Why traffic graphs "lie"

Being engaged in protection against DDoS attacks, it Different graphs based on the same datais brought up on the client’s site to carry out load tests, protection tests, and help in repelling attacks. Often you observe a situation when the graphs in different systems differ on the same traffic. A brief explanation of “think differently” does not inspire confidence. Therefore, he described the reasons for a separate article. This article will be useful to beginning engineers from the operation of the network and those who have to deal with schedules.

The reasons for the discrepancy of readings were divided into three groups:

1. Counting
2. Collection and storage
3. Display

1. Counting


I'll start with the main reason for the discrepancy and which is most often overlooked.

1. Engineers often believe that the minimum "packet" size is 64 Bytes.
2. Network equipment differently considers the amount of information transmitted.

The sources of error and answers are in this picture.

1.1 RTFM


Let me remind you of the Ethernet header structure.



For example, we will do the calculations for 10 GbE. Through a 10 GbE interface, a maximum of 1,000,000,000 bits pass (10 ^ 10).

Convert the size of the headers from octets to bits
bytesbits
L1 Header size20160
L2 MAC Header size14112
L2 FCS size432
L2 VLAN size432
Payload min46368
Payload max150012000
Total
Min payload w / o VLAN84672
Min payload w VLAN88704
Max payload w / o VLAN153812304
Max payload w VLAN154212336

* The use of overlay technologies on the transport network affects the initial size of the PDU , which reduces the maximum pps.
** For an example took VLAN. Processing frames with vlan IDs on network interfaces may vary. Some increase the MTU, others decrease the allowable maximum payload size.

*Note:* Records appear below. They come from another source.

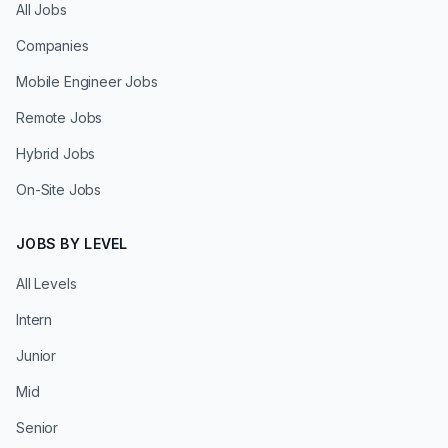
All Jobs
Companies
Mobile Engineer Jobs
Remote Jobs
Hybrid Jobs
On-Site Jobs
JOBS BY LEVEL
All Levels
Intern
Junior
Mid
Senior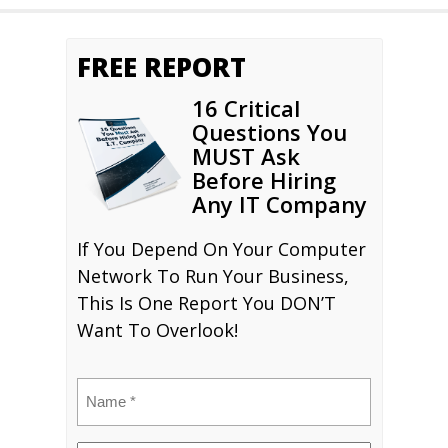
FREE REPORT
16 Critical
Questions You
MUST Ask
Before Hiring
Any IT Company
If You Depend On Your Computer
Network To Run Your Business,
This Is One Report You DON’T
Want To Overlook!
Name
(Required)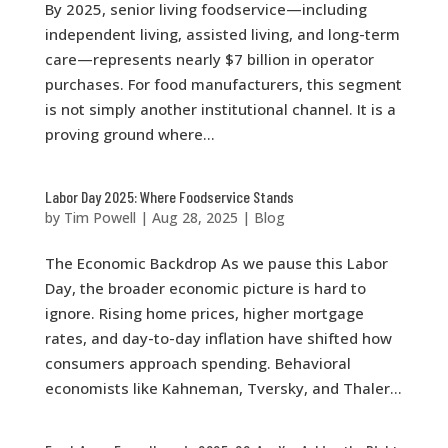
By 2025, senior living foodservice—including
independent living, assisted living, and long-term
care—represents nearly $7 billion in operator
purchases. For food manufacturers, this segment
is not simply another institutional channel. It is a
proving ground where...
Labor Day 2025: Where Foodservice Stands
by
Tim Powell
|
Aug 28, 2025
|
Blog
The Economic Backdrop As we pause this Labor
Day, the broader economic picture is hard to
ignore. Rising home prices, higher mortgage
rates, and day-to-day inflation have shifted how
consumers approach spending. Behavioral
economists like Kahneman, Tversky, and Thaler...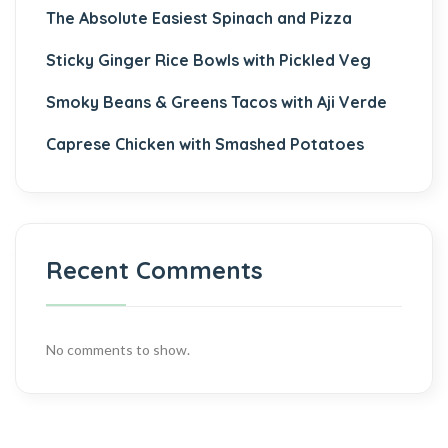
The Absolute Easiest Spinach and Pizza
Sticky Ginger Rice Bowls with Pickled Veg
Smoky Beans & Greens Tacos with Aji Verde
Caprese Chicken with Smashed Potatoes
Recent Comments
No comments to show.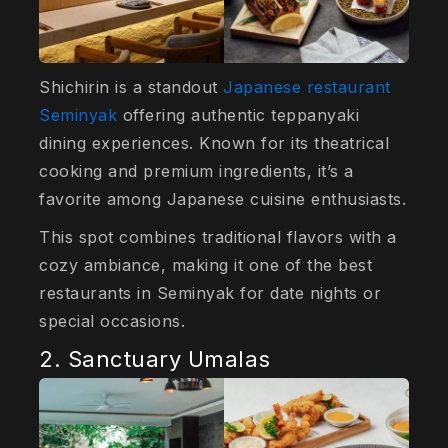
Shichirin is a standout
Japanese restaurant
Seminyak
offering authentic teppanyaki
dining experiences. Known for its theatrical
cooking and premium ingredients, it’s a
favorite among Japanese cuisine enthusiasts.
This spot combines traditional flavors with a
cozy ambiance, making it one of the best
restaurants in Seminyak for date nights or
special occasions.
2. Sanctuary Umalas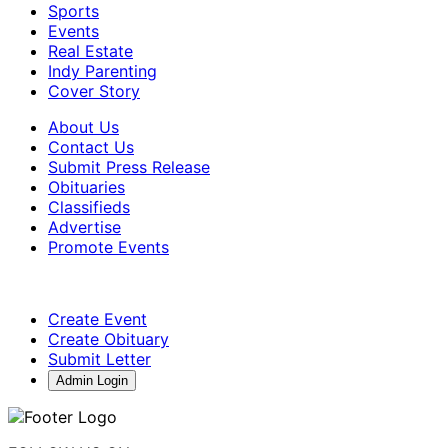
Sports
Events
Real Estate
Indy Parenting
Cover Story
About Us
Contact Us
Submit Press Release
Obituaries
Classifieds
Advertise
Promote Events
Create Event
Create Obituary
Submit Letter
Admin Login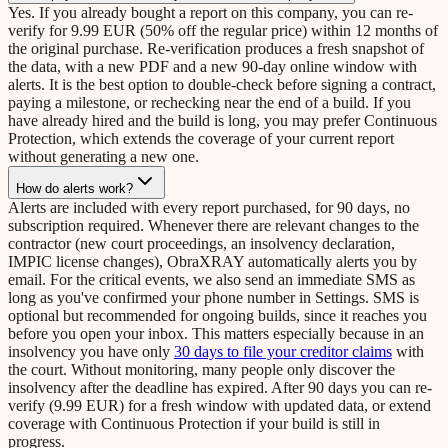
Yes. If you already bought a report on this company, you can re-
verify for 9.99 EUR (50% off the regular price) within 12 months of
the original purchase. Re-verification produces a fresh snapshot of
the data, with a new PDF and a new 90-day online window with
alerts. It is the best option to double-check before signing a contract,
paying a milestone, or rechecking near the end of a build. If you
have already hired and the build is long, you may prefer Continuous
Protection, which extends the coverage of your current report
without generating a new one.
How do alerts work?
Alerts are included with every report purchased, for 90 days, no
subscription required. Whenever there are relevant changes to the
contractor (new court proceedings, an insolvency declaration,
IMPIC license changes), ObraXRAY automatically alerts you by
email. For the critical events, we also send an immediate SMS as
long as you've confirmed your phone number in Settings. SMS is
optional but recommended for ongoing builds, since it reaches you
before you open your inbox. This matters especially because in an
insolvency you have only
30 days to file your creditor claims
with
the court. Without monitoring, many people only discover the
insolvency after the deadline has expired. After 90 days you can re-
verify (9.99 EUR) for a fresh window with updated data, or extend
coverage with Continuous Protection if your build is still in
progress.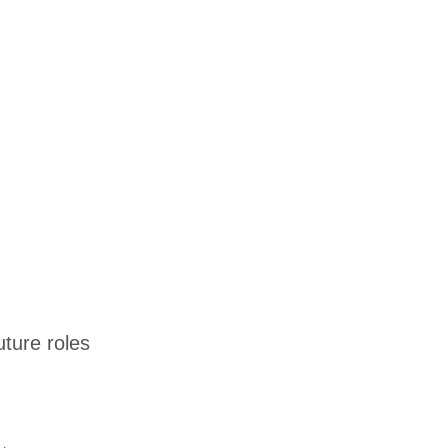
uture roles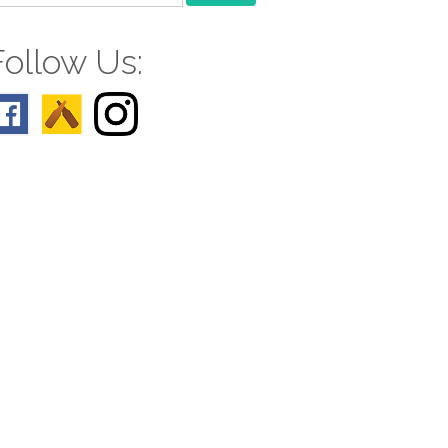
r:
Follow Us: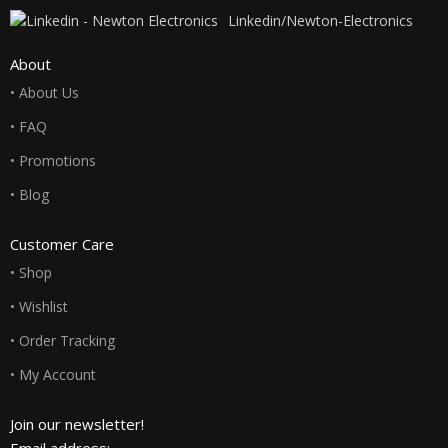
Linkedin/Newton-Electronics
About
• About Us
• FAQ
• Promotions
• Blog
Customer Care
• Shop
• Wishlist
• Order Tracking
• My Account
Join our newsletter!
Email address: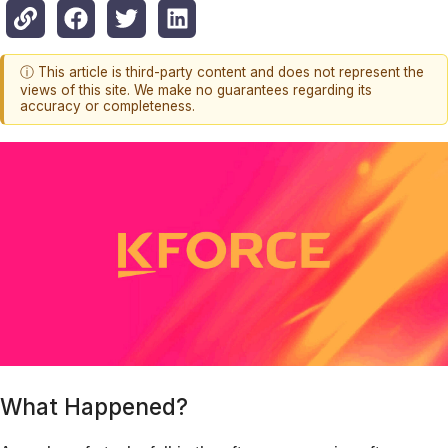
ⓘ This article is third-party content and does not represent the
views of this site. We make no guarantees regarding its
accuracy or completeness.
What Happened?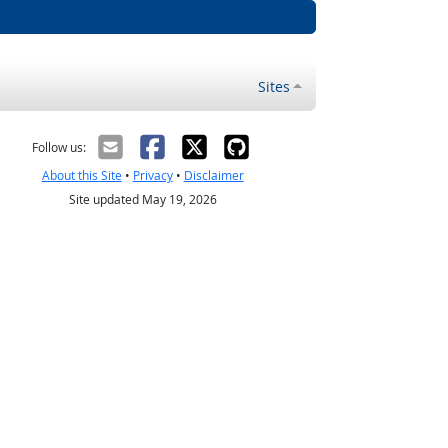
Sites
Follow us:
About this Site
•
Privacy
•
Disclaimer
Site updated May 19, 2026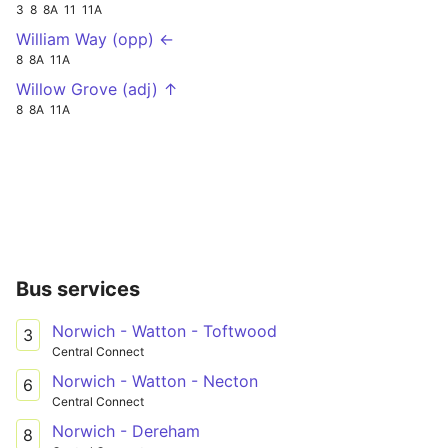
3
8
8A
11
11A
William Way (opp) ←
8
8A
11A
Willow Grove (adj) ↑
8
8A
11A
Bus services
Norwich - Watton - Toftwood
3
Central Connect
Norwich - Watton - Necton
6
Central Connect
Norwich - Dereham
8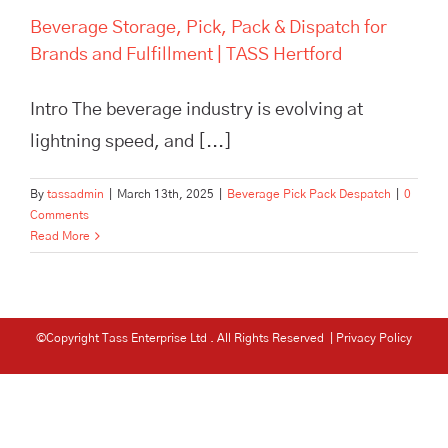
Beverage Storage, Pick, Pack & Dispatch for
Brands and Fulfillment | TASS Hertford
Intro The beverage industry is evolving at
lightning speed, and [...]
By
tassadmin
|
March 13th, 2025
|
Beverage Pick Pack Despatch
|
0
Comments
Read More
©Copyright Tass Enterprise Ltd
. All Rights Reserved |
Privacy Policy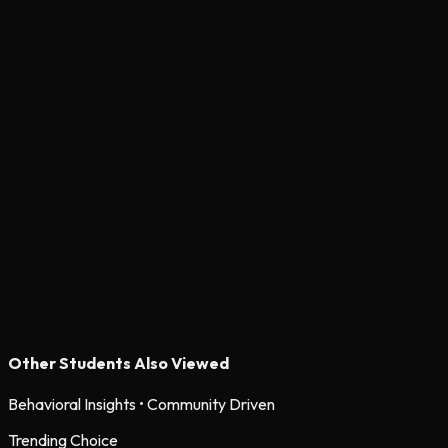
Other Students Also Viewed
Behavioral Insights • Community Driven
Trending Choice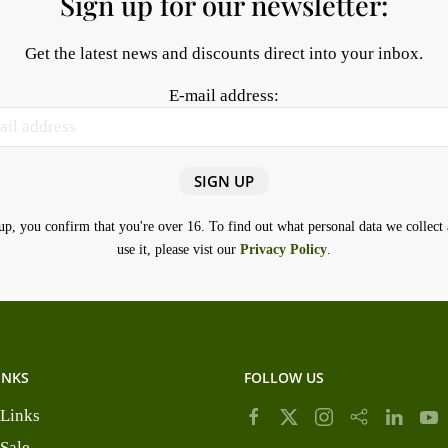
Sign up for our newsletter:
Get the latest news and discounts direct into your inbox.
E-mail address:
up, you confirm that you're over 16. To find out what personal data we collec
use it, please vist our
Privacy Policy
.
INKS
FOLLOW US
 Links
 Sale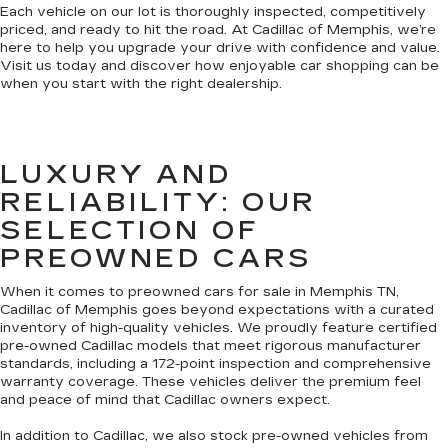
Each vehicle on our lot is thoroughly inspected, competitively
priced, and ready to hit the road. At Cadillac of Memphis, we’re
here to help you upgrade your drive with confidence and value.
Visit us today and discover how enjoyable car shopping can be
when you start with the right dealership.
LUXURY AND
RELIABILITY: OUR
SELECTION OF
PREOWNED CARS
When it comes to preowned cars for sale in Memphis TN,
Cadillac of Memphis goes beyond expectations with a curated
inventory of high-quality vehicles. We proudly feature certified
pre-owned Cadillac models that meet rigorous manufacturer
standards, including a 172-point inspection and comprehensive
warranty coverage. These vehicles deliver the premium feel
and peace of mind that Cadillac owners expect.
In addition to Cadillac, we also stock pre-owned vehicles from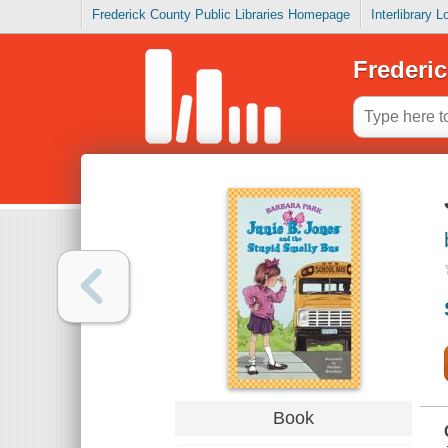
Frederick County Public Libraries Homepage
Interlibrary 
Frederic
Book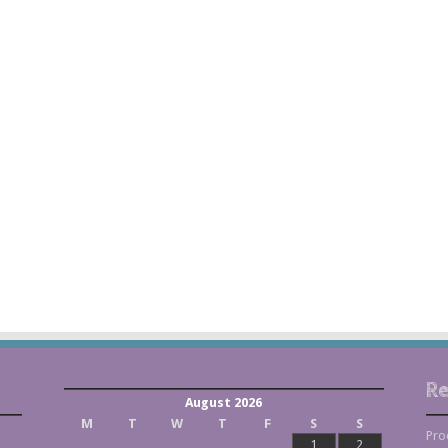
Re
August 2026
M
T
W
T
F
S
S
Pro
1
2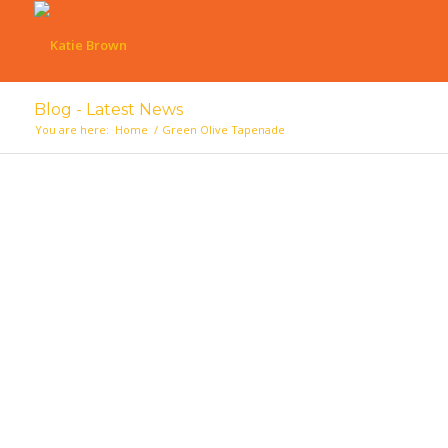
Blog - Latest News
You are here:
Home
/
Green Olive Tapenade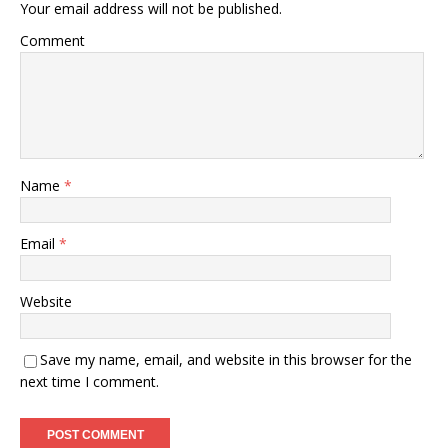
Your email address will not be published.
Comment
Name
*
Email
*
Website
Save my name, email, and website in this browser for the
next time I comment.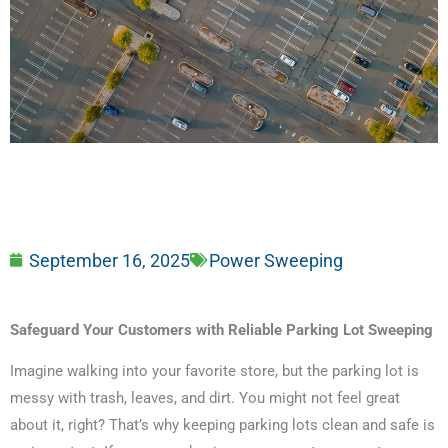
September 16, 2025
Power Sweeping
Safeguard Your Customers with Reliable Parking Lot Sweeping
Imagine walking into your favorite store, but the parking lot is
messy with trash, leaves, and dirt. You might not feel great
about it, right? That’s why keeping parking lots clean and safe is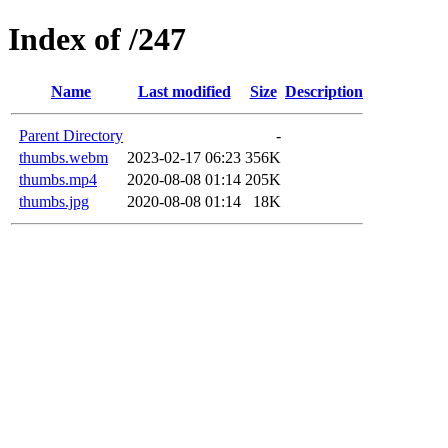
Index of /247
Name
Last modified
Size
Description
Parent Directory
-
thumbs.webm
2023-02-17 06:23
356K
thumbs.mp4
2020-08-08 01:14
205K
thumbs.jpg
2020-08-08 01:14
18K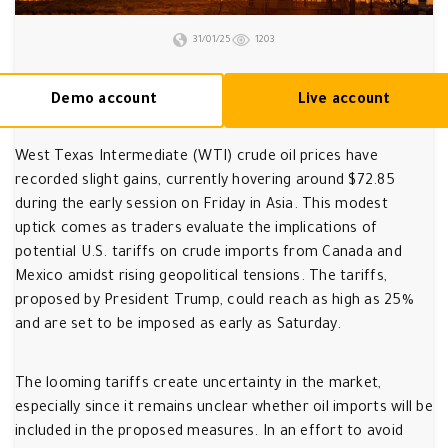
31/01/25
1203
Demo account
Live account
West Texas Intermediate (WTI) crude oil prices have
recorded slight gains, currently hovering around $72.85
during the early session on Friday in Asia. This modest
uptick comes as traders evaluate the implications of
potential U.S. tariffs on crude imports from Canada and
Mexico amidst rising geopolitical tensions. The tariffs,
proposed by President Trump, could reach as high as 25%
and are set to be imposed as early as Saturday.
The looming tariffs create uncertainty in the market,
especially since it remains unclear whether oil imports will be
included in the proposed measures. In an effort to avoid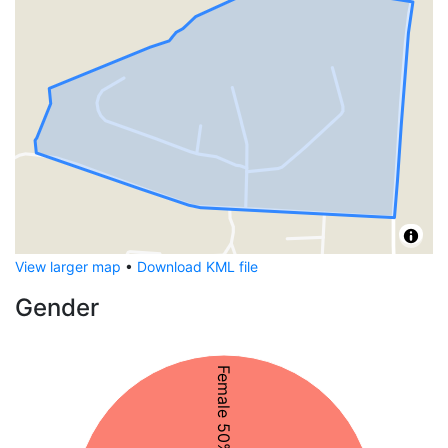
View larger map
•
Download KML file
Gender
Female 50%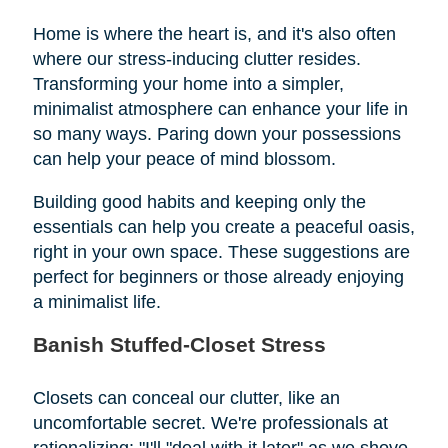
Home is where the heart is, and it's also often
where our stress-inducing clutter resides.
Transforming your home into a simpler,
minimalist atmosphere can enhance your life in
so many ways. Paring down your possessions
can help your peace of mind blossom.
Building good habits and keeping only the
essentials can help you create a peaceful oasis,
right in your own space. These suggestions are
perfect for beginners or those already enjoying
a minimalist life.
Banish Stuffed-Closet Stress
Closets can conceal our clutter, like an
uncomfortable secret. We're professionals at
rationalizing: "I'll "deal with it later" as we shove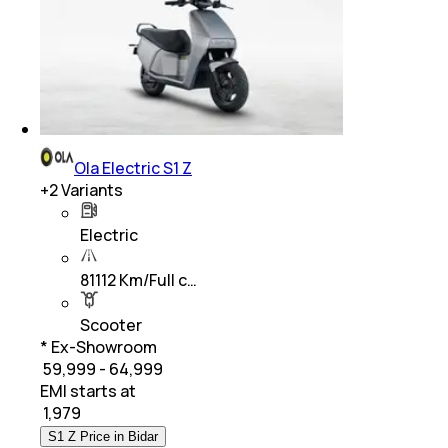
Ola Electric S1 Z
+
2
Variants
Electric
81112 Km/Full c…
Scooter
* Ex-Showroom
₹ 59,999 - 64,999
EMI starts at
₹
1,979
S1 Z Price in Bidar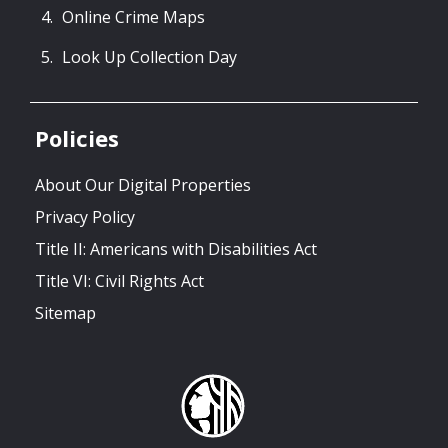
Online Crime Maps
Look Up Collection Day
Policies
About Our Digital Properties
Privacy Policy
Title II: Americans with Disabilities Act
Title VI: Civil Rights Act
Sitemap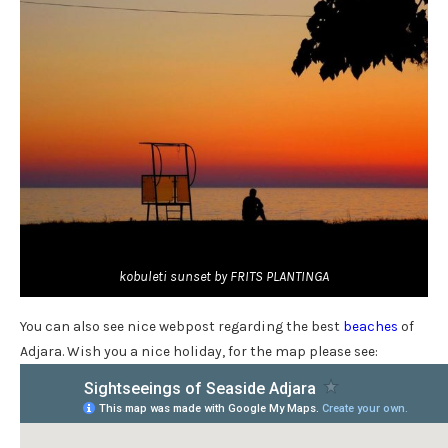
kobuleti sunset by FRITS PLANTINGA
You can also see nice webpost regarding the best
beaches
of
Adjara. Wish you a nice holiday, for the map please see: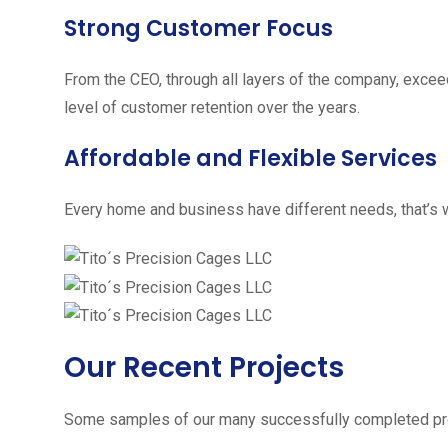
Strong Customer Focus
From the CEO, through all layers of the company, excee
level of customer retention over the years.
Affordable and Flexible Services
Every home and business have different needs, that’s w
Our Recent Projects
Some samples of our many successfully completed pro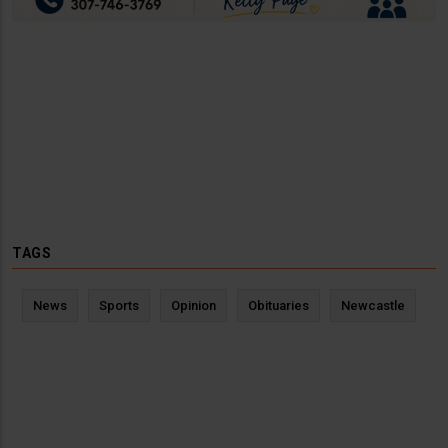
TAGS
News
Sports
Opinion
Obituaries
Newcastle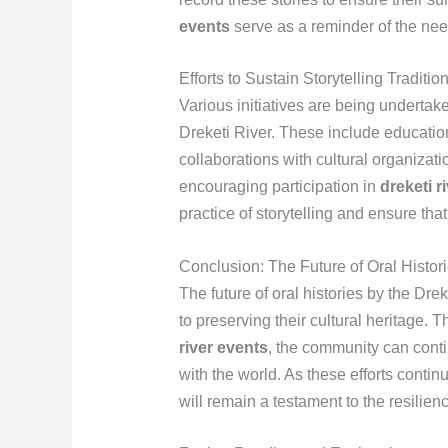
events
serve as a reminder of the need
Efforts to Sustain Storytelling Traditio
Various initiatives are being undertaken
Dreketi River. These include educati
collaborations with cultural organiza
encouraging participation in
dreketi r
practice of storytelling and ensure tha
Conclusion: The Future of Oral Histori
The future of oral histories by the D
to preserving their cultural heritage. T
river events
, the community can contin
with the world. As these efforts continu
will remain a testament to the resilienc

We calculate the maximum and minimum speed in the PDU per second with the complete utilization of the interface (wirespeed)

Max pps14880952 .38
Max pps w VLAN14204545.45
Min pps812743 .8231
Min pps w VLAN810635.5383


Those. through 10 GbE interface the maximum passes ~ 14.88 Mpps. For ease of remembering, we call it a zigapack.

I also draw attention to the fact that max pps and min pps differ by more than 18 times . For this reason, when considering antiDDoS solutions, you need to pay attention to performance in Mpps. Often vendors claim performance in Gbps, silent in packets. Description of methods for evaluating the performance of protection systems is a topic for a separate large article.

1.2 Features of PDU Size Counting



Network equipment can read PDU size at different levels and exclude fields from counting. Frequent sets of fields for counting:

  • L2 Data or IP packet len
  • L2 Data + MAC Header
  • L2 Data + MAC Header + FCS (CRC Checksum)

Now we calculate the readings on the graph when attacking TCP SYN Flood on wirespeed without and using vlan.

PDU size
(bytes)
Gbps multiplier
10 92 30
Pps w / o vlan = 14880952.38
L184109.313225746
L2647.6190 476197.095791045
L2 w / o FCS607.1428 571436.652304104
L2 Data (IP + TCP)404.7619047624.434869403
Pps w vlan = 14204545.45
L188109.313225746
L2687.7272727277.196583531
L2 w / o FCS647.2727272736.773255088
L2 Data (IP + TCP)404.5454545454.23328443

So with the full utilization of the 10 GbE interface on the chart, you can observe a speed of 4.43 Gbps.

Therefore, when comparing speed values ​​in different systems, you need to understand how the size of the PDU is considered. To simplify the comparison, we made a calculator for ourselves , showing the speed when counting different headers.

The following two other groups of causes affect peak smoothing and are applicable to all speed graphs.

2. Collection and storage


2.1 Counter polling frequency


Usually polled counters showing the absolute value of the processed bytes and packets. To display the speed you need to calculate the derivative.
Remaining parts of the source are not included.